Development of Nafamostat Mesylate Immediate-Release Tablet by Drug Repositioning Using Quality-by-Design Approach.

作者信息

Kim Hyeon-A, Kim Joo-Eun

机构信息

Department of Pharmaceutical Engineering, Catholic University of Daegu, Hayang-Ro 13-13, Gyeongsan City 38430, Korea.

出版信息

Pharmaceutics. 2022 Jun 8;14(6):1219. doi: 10.3390/pharmaceutics14061219.

Abstract

We aimed to develop nafamostat mesylate immediate-release tablets for the treatment of COVID-19 through drug repositioning studies of nafamostat mesylate injection. Nafamostat mesylate is a serine protease inhibitor known to inhibit the activity of the transmembrane protease, serine 2 enzyme that affects the penetration of the COVID-19 virus, thereby preventing the binding of the angiotensin-converting enzyme 2 receptor in vivo and the spike protein of the COVID-19 virus. The formulation was selected through a stability study after manufacturing by a wet granulation process and a direct tableting process to develop a stable nafamostat mesylate immediate-release tablet. Formulation issues for the selected processes were addressed using the design of experiments and quality-by-design approaches. The dissolution rate of the developed tablet was confirmed to be >90% within 30 min in the four major dissolutions, except in the pH 6.8 dissolution medium.

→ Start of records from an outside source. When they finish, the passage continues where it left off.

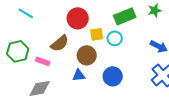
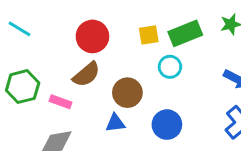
cyan line: (26, 13) -> (20, 29), moved
red circle: (78, 18) -> (92, 36), moved
yellow square: (97, 34) -> (149, 35), moved

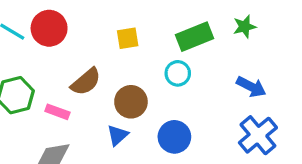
yellow square: (149, 35) -> (128, 38), moved
red circle: (92, 36) -> (49, 28), moved
blue triangle: (115, 123) -> (118, 135), turned -35

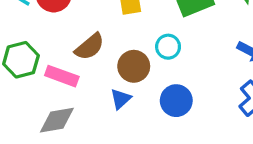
cyan circle: (178, 73) -> (168, 47), moved
pink rectangle: (57, 112) -> (62, 76), size x1.4

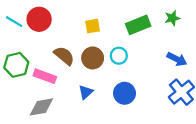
brown semicircle: (90, 47) -> (64, 56), turned -100
brown circle: (134, 66) -> (93, 58), moved

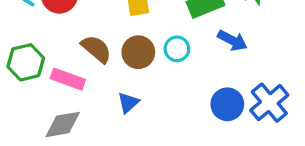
blue arrow: (177, 59) -> (232, 40), moved
blue circle: (124, 93) -> (227, 104), moved

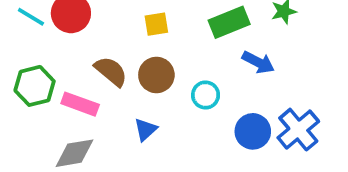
cyan circle: (177, 49) -> (206, 95), moved

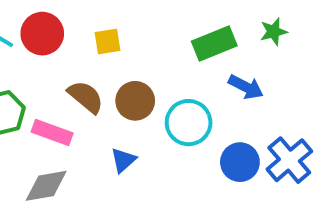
yellow square: (156, 24) -> (107, 42), moved
cyan circle: (206, 95) -> (189, 123), size x1.5

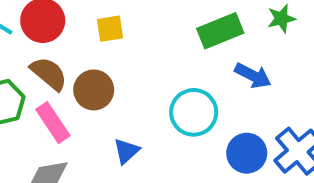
brown semicircle: (86, 97) -> (49, 74), moved
brown circle: (135, 101) -> (94, 90), moved
pink rectangle: (52, 132) -> (53, 123), turned 36

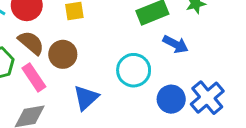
blue triangle: (126, 151) -> (86, 98), size x1.4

Additionally, an in vivo pharmacokinetic study was performed in monkeys, and the pharmacokinetic profiles of nafamostat injections, oral solutions, and tablets were compared. The half-life during oral administration was confirmed to be significantly longer than the reported literature value of 8 min, and the bioavailability of the tablet was approximately 25% higher than that of the oral solution.

摘要

我们旨在通过甲磺酸萘莫司他注射液的药物重新定位研究,开发用于治疗新冠肺炎的甲磺酸萘莫司他速释片。甲磺酸萘莫司他是一种丝氨酸蛋白酶抑制剂,已知可抑制跨膜蛋白酶丝氨酸2酶的活性,该酶会影响新冠病毒的渗透,从而在体内阻止血管紧张素转换酶2受体与新冠病毒刺突蛋白的结合。通过湿法制粒工艺和直接压片工艺制备后,经稳定性研究选择制剂,以开发出稳定的甲磺酸萘莫司他速释片。使用实验设计和质量源于设计的方法解决所选工艺的制剂问题。所开发片剂在四种主要溶出介质中30分钟内的溶出率被确认为>90%,但在pH 6.8溶出介质中除外。此外,在猴子身上进行了体内药代动力学研究,并比较了萘莫司他注射液、口服溶液和片剂的药代动力学特征。口服给药期间的半衰期被确认为明显长于报道的文献值8分钟,且片剂的生物利用度比口服溶液高约25%。